═════ RECORDS SHOWN
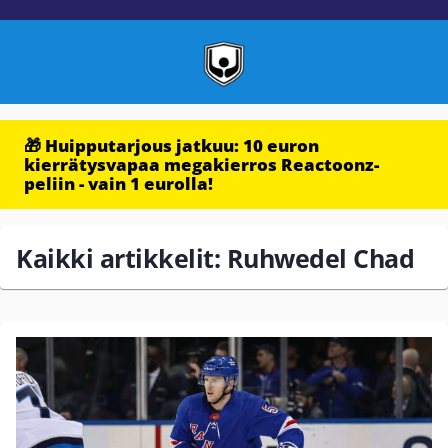
🎁 Huipputarjous jatkuu: 10 euron
kierrätysvapaa megakierros Reactoonz-
peliin - vain 1 eurolla!
Kaikki artikkelit: Ruhwedel Chad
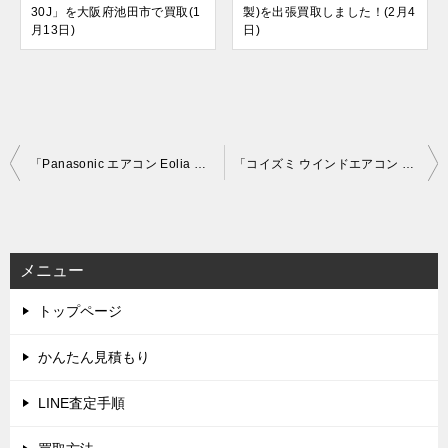
30J」を大阪府池田市で買取(1
製)を出張買取しました！(2月4
月13日)
日)
投
「Panasonic エアコン Eolia CS-400DFR2-W (2020年製)」を大阪市福島区で買取(5月23日)
「コイズミ ウインドエアコン KAW-1695 (2020年製)」を大阪市住吉区で買取(5月25日)
稿
ナ
ビ
メニュー
ゲ
トップページ
ー
シ
かんたん見積もり
ョ
LINE査定手順
ン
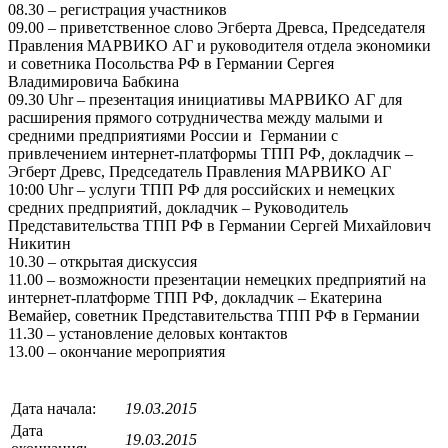
08.30 – регистрация участников
09.00 – приветственное слово Эгберта Древса, Председателя
Правления МАРВИКО АГ и руководителя отдела экономики
и советника Посольства РФ в Германии Сергея
Владимировича Бабкина
09.30 Uhr – презентация инициативы МАРВИКО АГ для
расширения прямого сотрудничества между малыми и
средними предприятиями России и Германии с
привлечением интернет-платформы ТПП РФ, докладчик –
Эгберт Древс, Председатель Правления МАРВИКО АГ
10:00 Uhr – услуги ТПП РФ для российских и немецких
средних предприятий, докладчик – Руководитель
Представительства ТПП РФ в Германии Сергей Михайлович
Никитин
10.30 – открытая дискуссия
11.00 – возможности презентации немецких предприятий на
интернет-платформе ТПП РФ, докладчик – Екатерина
Вемайер, советник Представительства ТПП РФ в Германии
11.30 – установление деловых контактов
13.00 – окончание мероприятия
Дата начала:
19.03.2015
Дата
19.03.2015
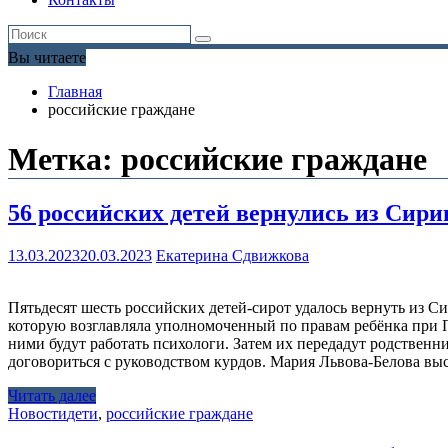
Вы читаете
Главная
российские граждане
Метка:
российские граждане
56 российских детей вернулись из Сири
13.03.2023
20.03.2023
Екатерина Сдвижкова
Пятьдесят шесть российских детей-сирот удалось вернуть из С
которую возглавляла уполномоченный по правам ребёнка при П
ними будут работать психологи. Затем их передадут родственн
договориться с руководством курдов. Мария Львова-Белова вы
Читать далее
Новости
дети
,
российские граждане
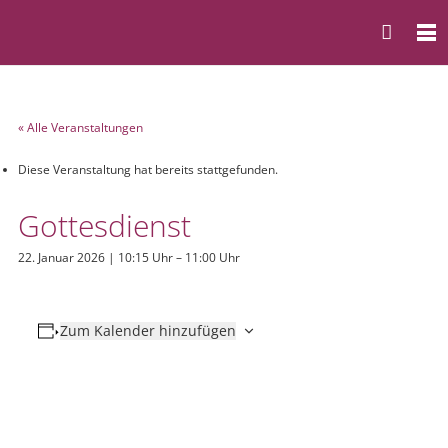
« Alle Veranstaltungen
Diese Veranstaltung hat bereits stattgefunden.
Gottesdienst
22. Januar 2026 | 10:15 Uhr
–
11:00 Uhr
Zum Kalender hinzufügen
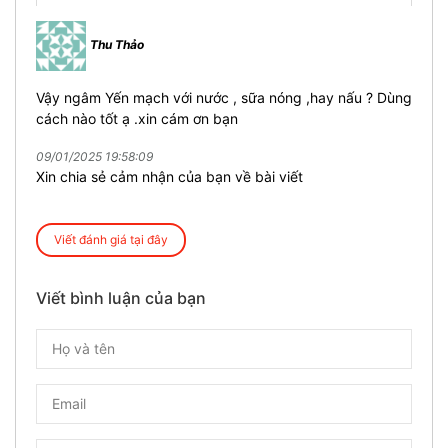
Thu Thảo
Vậy ngâm Yến mạch với nước , sữa nóng ,hay nấu ? Dùng
cách nào tốt ạ .xin cám ơn bạn
09/01/2025 19:58:09
Xin chia sẻ cảm nhận của bạn về bài viết
Viết đánh giá tại đây
Viết bình luận của bạn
══════════
TASK ITEM » Please print the records above word for word, leaving every image out.

RESPONSE TO THIS TASK »
🎁 Huipputarjous jatkuu: 10 euron
kierrätysvapaa megakierros Reactoonz-
peliin - vain 1 eurolla!
Kaikki artikkelit: Ruhwedel Chad
30J」を大阪府池田市で買取(1
製)を出張買取しました！(2月4
月13日)
日)
投
「Panasonic エアコン Eolia CS-400DFR2-W (2020年製)」を大阪市福島区で買取(5月23日)
「コイズミ ウインドエアコン KAW-1695 (2020年製)」を大阪市住吉区で買取(5月25日)
稿
ナ
ビ
メニュー
ゲ
トップページ
ー
シ
かんたん見積もり
ョ
LINE査定手順
ン
08.30 – регистрация участников
09.00 – приветственное слово Эгберта Древса, Председателя
Правления МАРВИКО АГ и руководителя отдела экономики
и советника Посольства РФ в Германии Сергея
Владимировича Бабкина
09.30 Uhr – презентация инициативы МАРВИКО АГ для
расширения прямого сотрудничества между малыми и
средними предприятиями России и Германии с
привлечением интернет-платформы ТПП РФ, докладчик –
Эгберт Древс, Председатель Правления МАРВИКО АГ
10:00 Uhr – услуги ТПП РФ для российских и немецких
средних предприятий, докладчик – Руководитель
Представительства ТПП РФ в Германии Сергей Михайлович
Никитин
10.30 – открытая дискуссия
11.00 – возможности презентации немецких предприятий на
интернет-платформе ТПП РФ, докладчик – Екатерина
Вемайер, советник Представительства ТПП РФ в Германии
11.30 – установление деловых контактов
13.00 – окончание мероприятия
Дата начала:
19.03.2015
Дата
19.03.2015
Вы читаете
Главная
российские граждане
Метка:
российские граждане
56 российских детей вернулись из Сири
13.03.2023
20.03.2023
Екатерина Сдвижкова
Пятьдесят шесть российских детей-сирот удалось вернуть из С
которую возглавляла уполномоченный по правам ребёнка при П
ними будут работать психологи. Затем их передадут родственн
договориться с руководством курдов. Мария Львова-Белова вы
Читать далее
Новости
дети
,
российские граждане
« Alle Veranstaltungen
Diese Veranstaltung hat bereits stattgefunden.
Gottesdienst
22. Januar 2026 | 10:15 Uhr
–
11:00 Uhr
Zum Kalender hinzufügen
Thu Thảo
Vậy ngâm Yến mạch với nước , sữa nóng ,hay nấu ? Dùng
cách nào tốt ạ .xin cám ơn bạn
09/01/2025 19:58:09
Xin chia sẻ cảm nhận của bạn về bài viết
Viết đánh giá tại đây
Viết bình luận của bạn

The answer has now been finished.